Grey’s weird theophany in the body of a dead widow is hardly a conventional haunting, and if for no other reason, this tale should be venerated for its bizarre imagery and original supernaturalism. Stevenson is permitted to use such strange and unclassifiable spooks (is it a vampire, zombie, ghost, or mass hysteria?) because his objective is not to scare the audience (a blood sucker would easily have sufficed), but to make a philosophical statement. He doesn’t care how it is that the second body transmuted into the first, all that matters is that Fettes and Macfarlane were shown that no amount of creativity or cleverness can rid a person of their unaccounted sins. Still not repentant in his old age (Fettes’ purgatorial lifestyle in the limbo of an east coast tavern suggests as much) has prevented him from avoiding Grey’s continued hauntings, which he and Macfarlane – in a tantalizingly suggestive move by Stevenson – appear to suffer on a regular basis. Still unwilling to come clean to the authorities or otherwise unweigh his soul, Fettes is cast into the night after coming face to face with his successful Tempter – metaphorically (and perhaps literally: Stevenson strongly implies that Fettes may have died that night) falling from purgatory into Hell.

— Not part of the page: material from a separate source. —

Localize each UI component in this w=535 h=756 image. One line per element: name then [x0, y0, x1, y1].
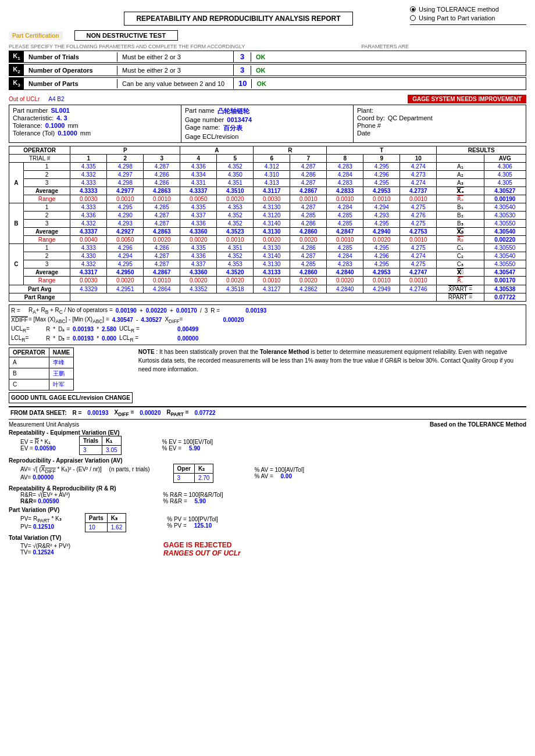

Stevenson’s work (Jekyll, Markheim, The Bottle Imp, Thrawn Janet, etc.) is regularly concerned with social hypocrisy, the pitfalls of asocial rebellion, and the cleansing salvation of integrity, accountability, and public confession. Like Hawthorne’s Reverend Dimmesdale (himself a Jekyll forebearer), the characters of Markheim, Jekyll and others are purified through death when they atone for their secret lives with acts of public contrition: Jekyll leaves his confession and slays himself, Markheim abandons his plot and surrenders to the gallows, Keawe sells the bottle imp full well expecting to be damned if it means saving Kokua. Perhaps there is redemption for the misanthropic bar fly, as well: if he does go to his death after demanding to peer into Macfarlane’s face – an act of confrontation and accountability, since he must come to terms with the fact that it is his silence and his apathy which have allowed the sociopathic Macfarlane to escape the gallows and mellow into old age amongst the highest classes of society – then we might view his death differently, not as a coward being cast into Hell, but as a denizen of purgatory rising up and willingly marching himself to Perdition after the shock of how far his culpability has gone. If Stevenson’s supernatural oeuvre had one message to impart, I wonder if it would not be this: hide nothing away if you hope it to remain hidden forever, for hidden things grow, and they bear hideous fruit.